Objectives
In some individuals with obstructive sleep apnea (OSA), the palate prolapses into the velopharynx during expiration, limiting airflow through the nose or shunting it out the mouth. We hypothesized that this phenomenon causes expiratory flow limitation (EFL) and is associated with inspiratory “isolated” palatal collapse. We also provide a robust non-invasive means to identify this mechanism of obstruction.
Methods
Using natural sleep endoscopy, 1211 breaths from 22 OSA patients were scored as having or not having palatal prolapse. The patient-level site of collapse (tongue-related, isolated palate, pharyngeal lateral walls, and epiglottis) was also characterized.
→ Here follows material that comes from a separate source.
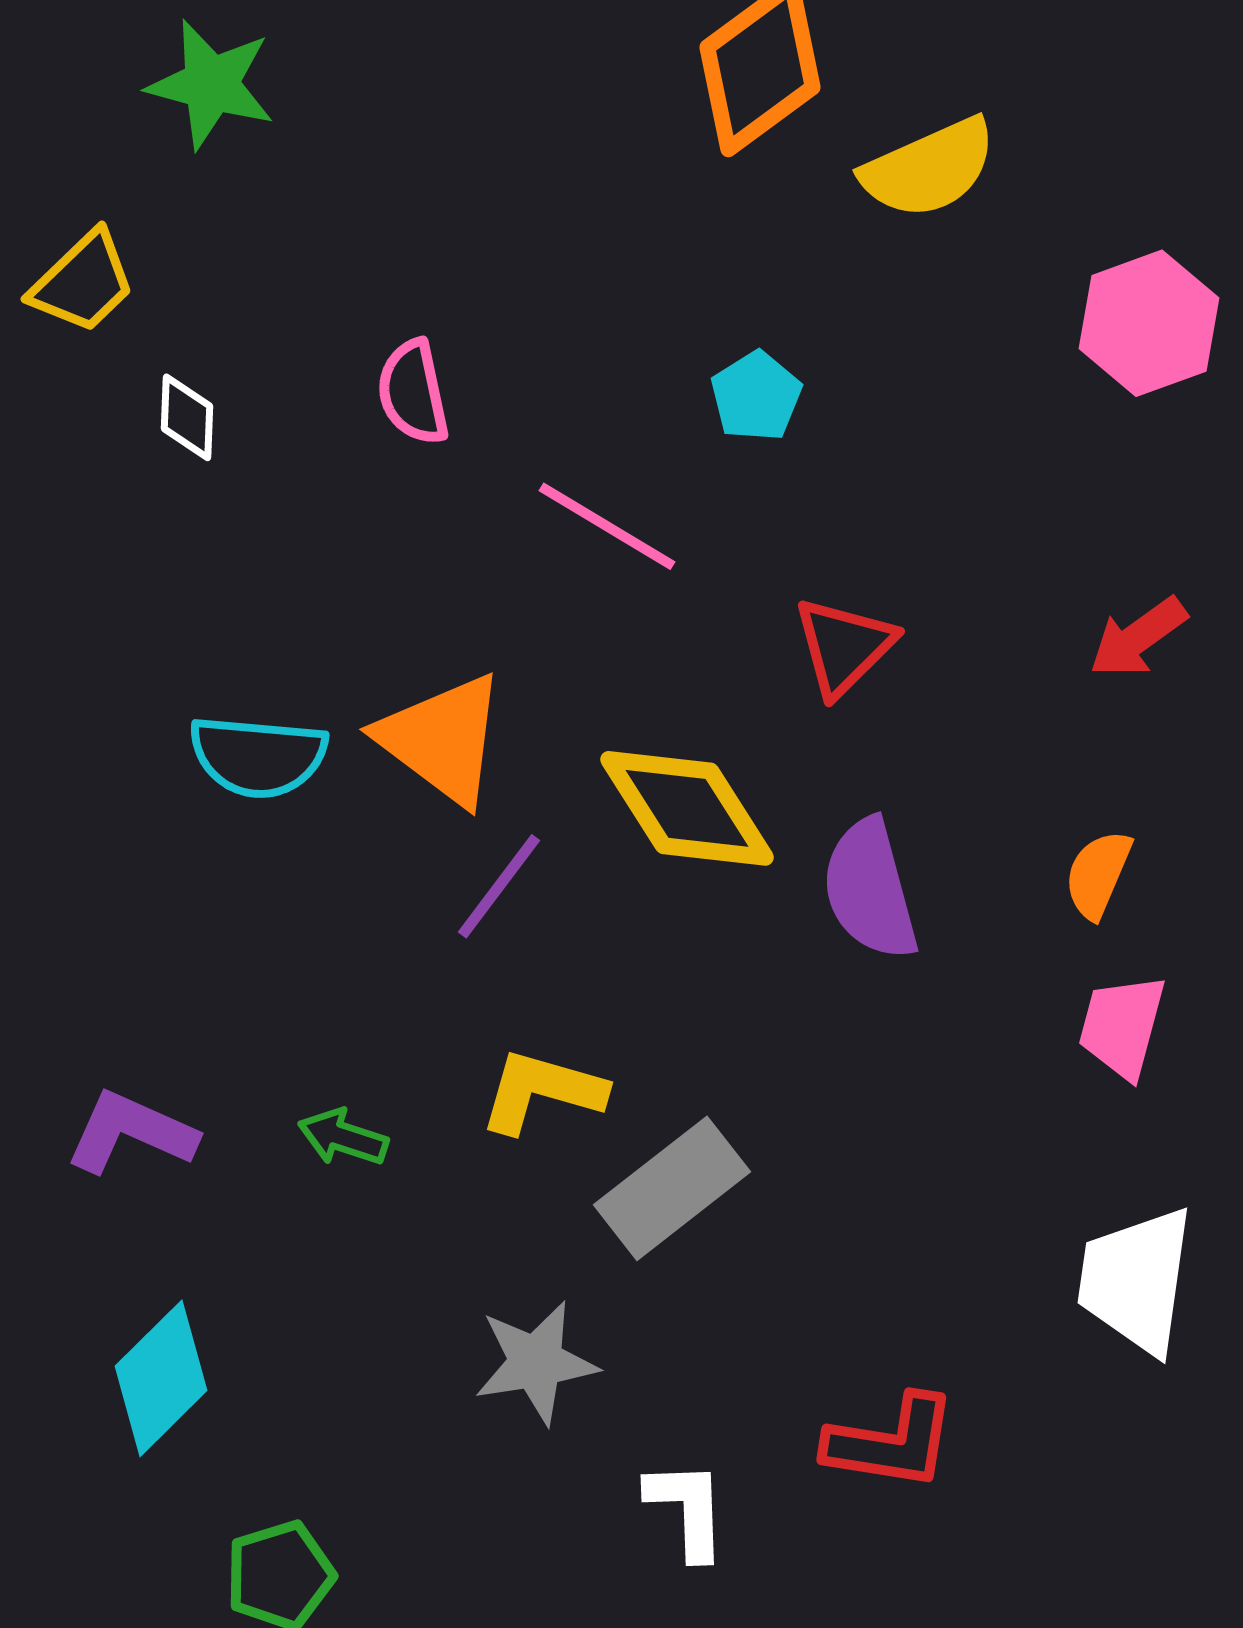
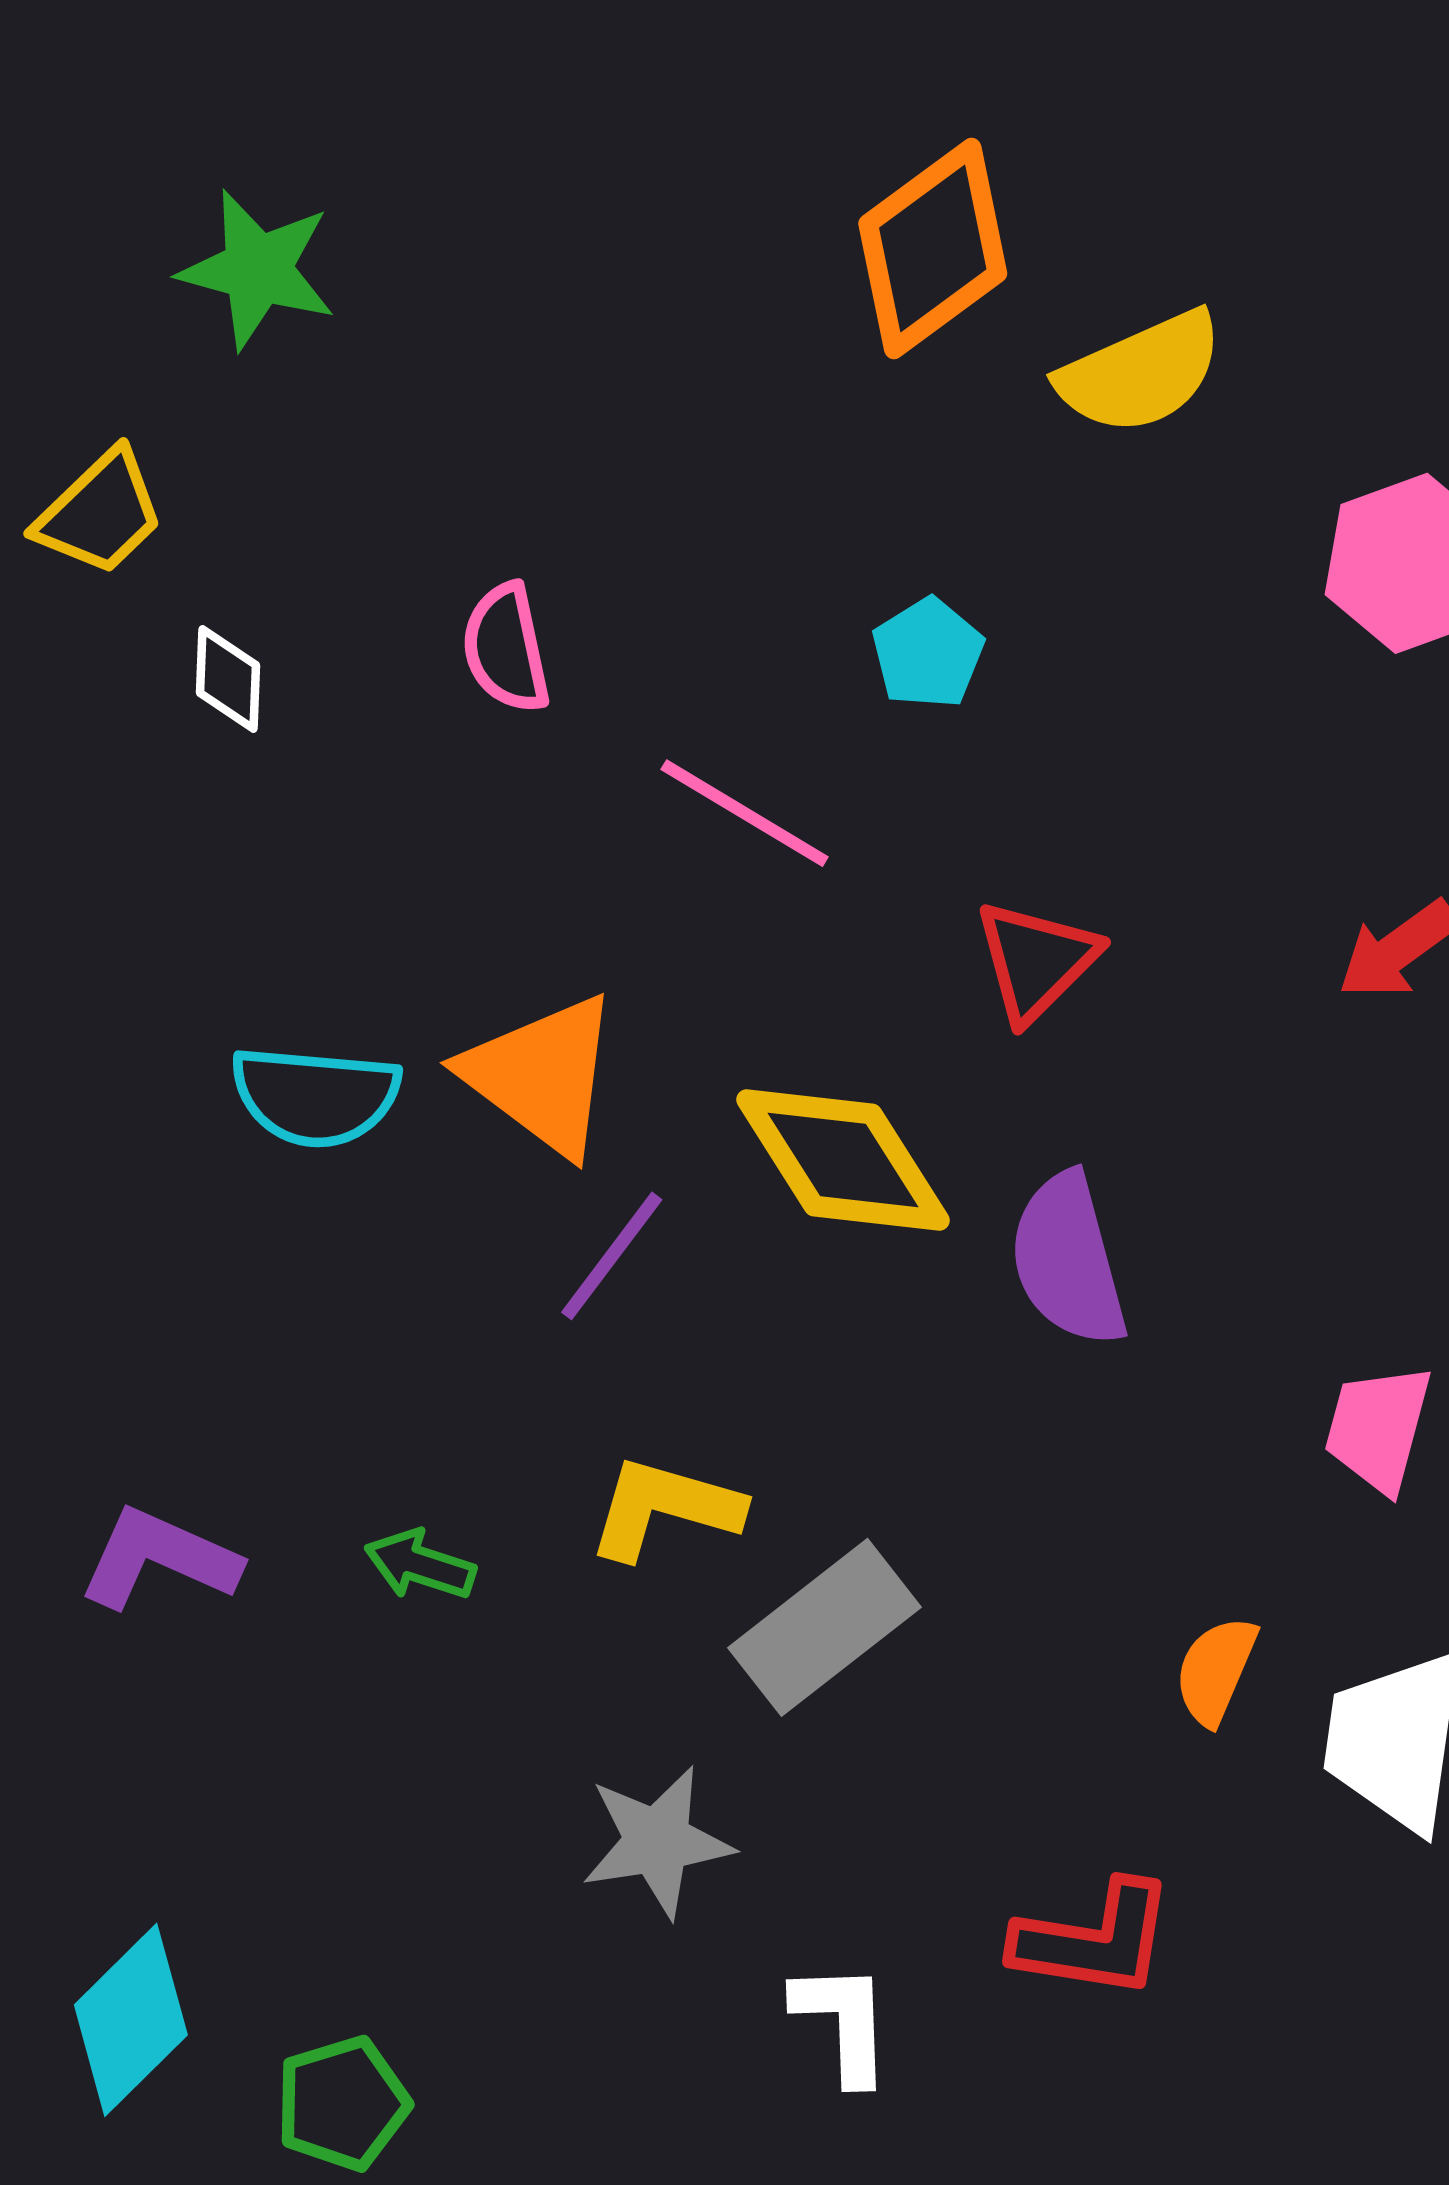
orange semicircle: (1098, 874) -> (1216, 1670), moved
cyan diamond: (161, 1378) -> (131, 2020), moved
EFL was quantified using expiratory resistance at maximal epiglottic pressure. A non-invasive expiratory flow limitation index (EFLI) was developed to detect the presence of palatal prolapse and EFL using the flow signal alone. In addition, the validity of using nasal pressure was assessed.
Results
A cutoff value of EFLI>0.8 detected the presence of palatal prolapse and EFL with an accuracy of >95% and 82%, respectively. The proportion of breaths with palatal prolapse predicted isolated inspiratory palatal collapse with 90% accuracy.
Conclusions
This study demonstrates that expiratory palatal prolapse can be quantified non-invasively, is associated with EFL, and predicts the presence of inspiratory isolated palatal collapse.